Setup of Linode server

OS

Ubuntu 20.04 LTS

Docker

Followed these instructions

Docker Compose

Followed these instructions

Client Dockerfile

The Dockerfile for the React client is pretty common, I think.

Multi-stage build to make the build as small as possible.

#Build Stage Start

#Specify a base image
FROM node:alpine as builder

#Specify a working directory
WORKDIR '/app'

#Copy the dependencies file
COPY package.json .

#Install dependencies
RUN npm install

#Copy remaining files
COPY . .

#Build the project for production
RUN npm run build

#Run Stage Start
FROM nginx

#Copy production build files from builder phase to nginx
COPY --from=builder /app/build /usr/share/nginx/html

EXPOSE 80
Enter fullscreen mode Exit fullscreen mode

This is how I build my Dockerfile and push it to DockerHub:

docker build -t client_stellar_gallery .
docker tag client_stellar_gallery:latest gunstein/client_stellar_art_gallery:latest
docker push gunstein/client_stellar_art_gallery:latest
Enter fullscreen mode Exit fullscreen mode

Server Dockerfile

Pretty plain Dockerfile for Go, I guess, but I want to mention some hassle I had.

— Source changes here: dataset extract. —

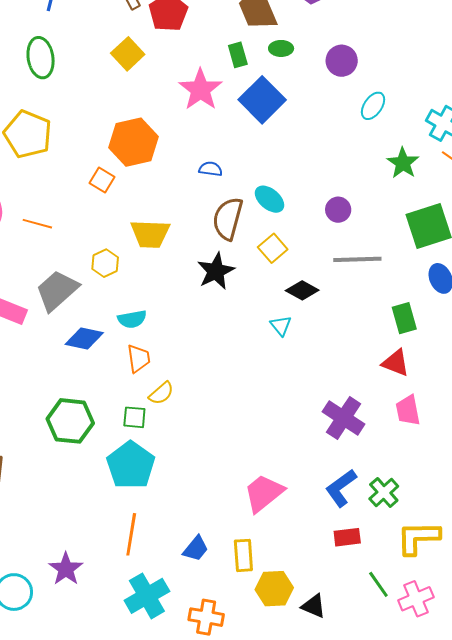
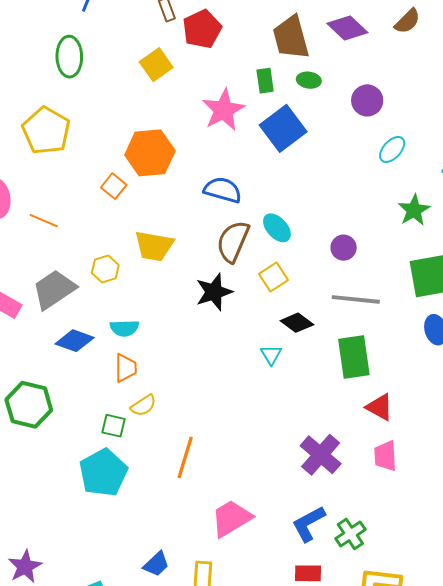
blue semicircle: (211, 169) -> (223, 190), size x1.6
green rectangle: (404, 318) -> (354, 357), moved, size x1.4
green hexagon: (70, 421) -> (29, 405), moved
orange line: (131, 534) -> (185, 457), moved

Originally I wrote the server to use SQLite as database. It worked well when run on my laptop, but gave me plenty of trouble when run in a Docker container on my Linode server. To build a container with SQLite I had to make a static build. My understanding is that this is because SQLite needs glibc. I used this build command in my Dockerfile:

RUN go build -a -ldflags "-linkmode external -extldflags '-static' -s -w" -o server_stellar_gallery main.go
Enter fullscreen mode Exit fullscreen mode

The build command worked ok, but my server crashed at the strangest places when run in the container. I think the crashes were caused by some glibc conflicts.

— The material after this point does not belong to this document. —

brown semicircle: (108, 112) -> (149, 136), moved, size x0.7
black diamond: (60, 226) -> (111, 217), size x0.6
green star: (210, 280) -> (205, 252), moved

In the end I gave up and converted to PostgreSQL. The ORM I'm using is Gorm which is using the pgx, a pure Go driver for PostgreSQL. This worked like a charm. To me, it seems like a good rule to avoid static builds if possible.

I also want to explain the last line in my Dockerfile, CMD ["--account_public_key"]. The string is just a placeholder and is supposed to be overridden in the Docker-compose.yml file.

FROM golang:latest as builder

WORKDIR /app
COPY . .

RUN go get -d -v ./...
RUN go install -v ./...

RUN CGO_ENABLED=0 GOOS=linux go build -a -installsuffix cgo -o server_stellar_gallery .

#FROM scratch
FROM centos:latest
COPY --from=builder /app/server_stellar_gallery /

# Copy CA certificates to prevent x509: certificate signed by unknown authority errors
COPY --from=builder /etc/ssl/certs/ca-certificates.crt /etc/ssl/certs/ca-certificates.crt

EXPOSE 5000
ENTRYPOINT ["/server_stellar_gallery"]
CMD ["--account_public_key"]
Enter fullscreen mode Exit fullscreen mode

This is how I build my Dockerfile and push it to DockerHub:

docker build -t server_stellar_gallery . 
docker tag server_stellar_gallery:latest gunstein/server_stellar_art_gallery:latest
docker push gunstein/server_stellar_art_gallery:latest
Enter fullscreen mode Exit fullscreen mode

Docker-compose

I would have thought my docker-compose.yml file to be an ordinary one, but I must admit that I had some trouble creating it and especially the stuff involving Traefik was a challenge. It seems to me that configuring Traefik has evolved a bit and this must be considered when looking at examples.
I chose to set up redirection from port 80->443 and connecting middleware for compression to the frontend. This seems to be considered best practice for frontends. At least Lighthouse gives you credit for implementing these things.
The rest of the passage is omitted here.